Considering the hedge fund managers don’t even supervise creation of any tangible goods, “That’s even more egregious,” than CEO pay outrages, the AFL-CIO’s Corzo adds.
Organized labor is supporting solutions to curb such giant corporate giveaways. One is a financial transactions tax, a top cause of AFL-CIO member union National Nurses United.
That small tax on each securities trade-by hedge fund managers, corporate CEOs and others-would raise an estimated $360 billion yearly to help close the federal budget deficit and fund human needs and infrastructure projects, NNU adds. It could also curb the speculative, frenzied trading that helped lead to the Great Recession.
Another solution is close yet another corporate tax loophole that gives firms federal tax deductions for “performance pay” to executives.
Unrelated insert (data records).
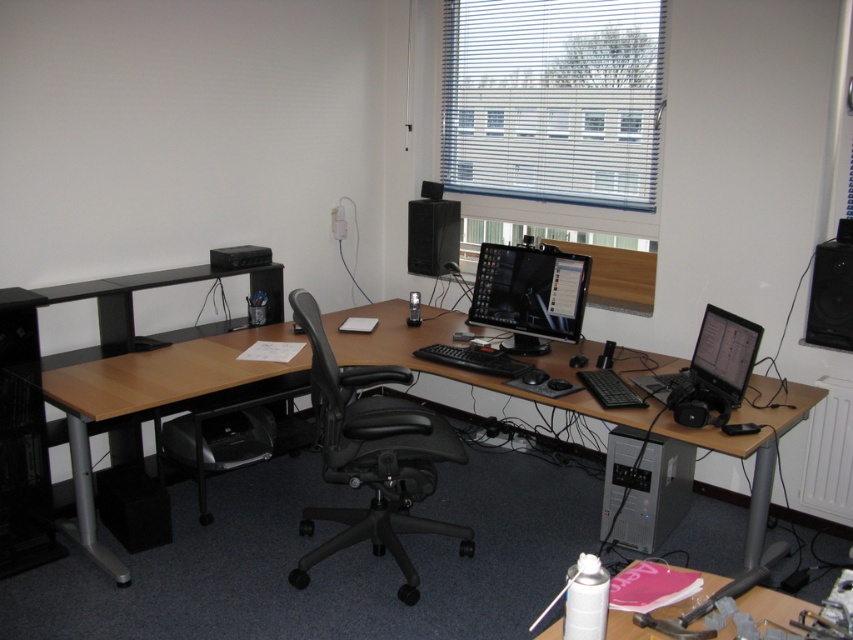 Which is more to the right, black plastic speaker at right or black plastic speaker at upper center?

Positioned to the right is black plastic speaker at right.

Who is more distant from viewer, [827,301] or [445,272]?

The point [445,272] is behind.

Image resolution: width=853 pixels, height=640 pixels. What are the coordinates of `black plastic speaker at right` in the screenshot? It's located at (830, 298).

Does matte black monitor at center have a lesser height compared to white plastic spray can at lower right?

No, matte black monitor at center is not shorter than white plastic spray can at lower right.

Is point (485, 268) behind point (761, 596)?

That is True.

Is point (552, 321) closer to camera compared to point (628, 627)?

No, (552, 321) is behind (628, 627).

Find the location of a particular element. The height and width of the screenshot is (640, 853). matte black monitor at center is located at coordinates (529, 294).

From the picture: Who is lower down, wooden desk at center or black plastic printer at lower left?

black plastic printer at lower left is lower down.

Between point (225, 358) and point (253, 417), which one is positioned in front?

Point (225, 358) is in front.

The width and height of the screenshot is (853, 640). Identify the location of wooden desk at center. (155, 401).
And a third is to eliminate another big benefit for hedge fund managers, the so-called “carried interest” loophole, where income the traders gain from their deals are taxed at the low capital funds tax rate, not higher income tax rates.
But the fed faces an uphill battle in getting those reforms enacted, and even then they might not solve the entire executive pay problem, Corzo admits.
“I don’t think there is any single fix. And right now, power is concentrated in the hands of corporate CEOs,” she says.
In the meantime, Smith and his 276 fellow laid-off BCTGM colleagues wait, worry and hope. Their local is negotiating with Nabisco/Mondelez about terms of the firm’s exit from the South Side. “In all honesty, the tension and the pressure on us is unbelievable,” he says.
The Chicago workers hope outside pressure and publicity – including the paywatch figures and an AFL-CIO-called boycott of Mexico-made Oreo cookies – will create a company reversal. The Chicago production line was profitable, the union notes, but not as profitable as making Oreos in Mexico.